Supreme Court reverses DUI conviction | NevadaAppeal.com

Supreme Court reverses DUI conviction

Appeal Capitol Bureau

The Nevada Supreme Court threw out a White Pine County conviction for driving under the influence and warned the prosecutor they would seek sanctions if he continued to break the rules.

Arnold Dean Anderson was convicted of felony DUI at a trial before White Pine County District Judge Dan Papez. The Public Defender’s Office appealed, charging at least four violations of the rules by District Attorney Richard W. Sears, and the high court in an opinion by Justice Bill Maupin agreed.

The violations include statements to the jury that Anderson and his son had years to “cook up a story and they did.” Trial rules clearly state that a prosecutor can’t vouch for the credibility of witnesses or accuse them of lying.

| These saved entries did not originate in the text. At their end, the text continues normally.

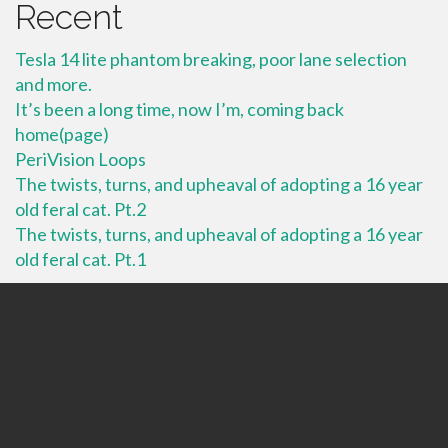
Recent
Tesla 14 lite phantom breaking, poor lane selection
and more.
It’s been a long time, now I’m, coming back
home(page)
PeriVision Loops
The twists, turns, and upheaval of adopting a 16 year
old feral cat. Pt.2
The twists, turns, and upheaval of adopting a 16 year
old feral cat. Pt.1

The opinion states that Sears improperly referred to Anderson’s refusal to talk to police after his arrest. It is a violation of a defendant’s rights to suggest to jurors they are hiding something or may be guilty because they refused to cooperate with arresting officers and investigators.

The court strongly objected that he told jurors it was their duty to find Anderson guilty.

“To advise a jury that it has a duty to convict is to distort the entire criminal justice process,” the opinion states.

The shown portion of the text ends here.